Ini bukan sekedar fenomena, tetapi fakta. Fenomena ini tercatat dalam laporan Lembaga Penyelidikan Ekonomi dan Masyarakat Fakultas Ekonomi dan Bisnis Universitas Indonesia (LPEM FEB UI). Laporan tersebut berjudul “Membaca Sinyal Putus Asa di Pasar Kerja Indonesia” dalam Labor Market Brief Volume 6, Nomor 11, November 2025. Kajian ini ditulis oleh Muhammad Hanri, PhD dan Nia Kurnia Sholihah, ME, sebagaimana saya kutip dari laman detik.com, detikedu, yang berjudul: “LPEM FEB UI: 6.000-an Lulusan S2-S3 Nganggur dan Sudah Putus Asa Cari Kerja!”, 7 Desember 2025. Ribuan lulusan S2 dan S3 saja jadi pengangguran, apalagi yang S1? Gimana lagi yang SMA?
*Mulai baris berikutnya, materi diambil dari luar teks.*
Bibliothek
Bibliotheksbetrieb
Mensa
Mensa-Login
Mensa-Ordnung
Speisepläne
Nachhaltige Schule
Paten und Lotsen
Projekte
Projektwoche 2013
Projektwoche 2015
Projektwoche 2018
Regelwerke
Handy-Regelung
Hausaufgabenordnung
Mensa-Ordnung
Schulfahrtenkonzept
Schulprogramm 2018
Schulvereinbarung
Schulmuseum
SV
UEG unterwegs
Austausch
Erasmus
Kemudian soal mencerdaskan kehidupan bangsa. Soal ini tidak kalah membagongkan! Anggaran 223 sampai 335 triliun dari sepertiga total anggaran pendidikan nasional yang seharusnya untuk alokasi dana operasional sekolah dan beasiswa, malah dibelokkan buat memenuhi janji kampanye program makan bergizi gratis. Masalah ini bahkan sampai digugat ke Mahkamah Konstitusi oleh sejumlah pihak (mahasiswa, guru honorer, dan yayasan sekolah) dengan mengajukan uji materi UU Nomor 17 Tahun 2025 tentang APBN Tahun Anggaran 2026 (lihat, Anggaran MBG sebesar Rp335 triliun digugat ke MK karena ‘memakan’ sepertiga dana pendidikan–Seberapa mungkin dikabulkan hakim?, BBC NEWS, 30/1/26).
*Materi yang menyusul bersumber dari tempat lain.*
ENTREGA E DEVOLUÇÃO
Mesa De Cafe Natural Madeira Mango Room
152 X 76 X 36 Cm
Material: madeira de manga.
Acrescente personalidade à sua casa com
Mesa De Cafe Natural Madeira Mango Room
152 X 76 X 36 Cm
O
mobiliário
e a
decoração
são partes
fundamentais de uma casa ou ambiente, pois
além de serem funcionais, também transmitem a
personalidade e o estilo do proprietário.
Penggunaan dana ini memicu kekhawatiran akan efisiensi anggaran untuk komponen lain, seperti Program Indonesia Pintar (PIP), Tunjangan Profesi Guru (TPG), dan Bantuan Operasional Sekolah (BOS) dan lain-lain. Belum lagi fakta keracunan pangan program MBG terhadap ribuan siswa-siswi di berbagai daerah Indonesia.
Dari semua fakta yang dibeber-uraikan di atas, sekali lagi menurut hemat dan keyakinan saya pribadi, rejim yang berkuasa saat ini tidak menjiwai nilai-nilai dan arti Proklamasi dan Muqoddimah UUD NRI 1945 serta Pancasila. Singkatnya atau sederhananya, rejim penguasa saat ini gagal paham pesan dasar Proklamasi 1945.
Penulis adalah Direktur Eksekutif Lembaga Kajian Strategis Bangsa;
salah-satu Inisiator Kedai Ide Pancasila.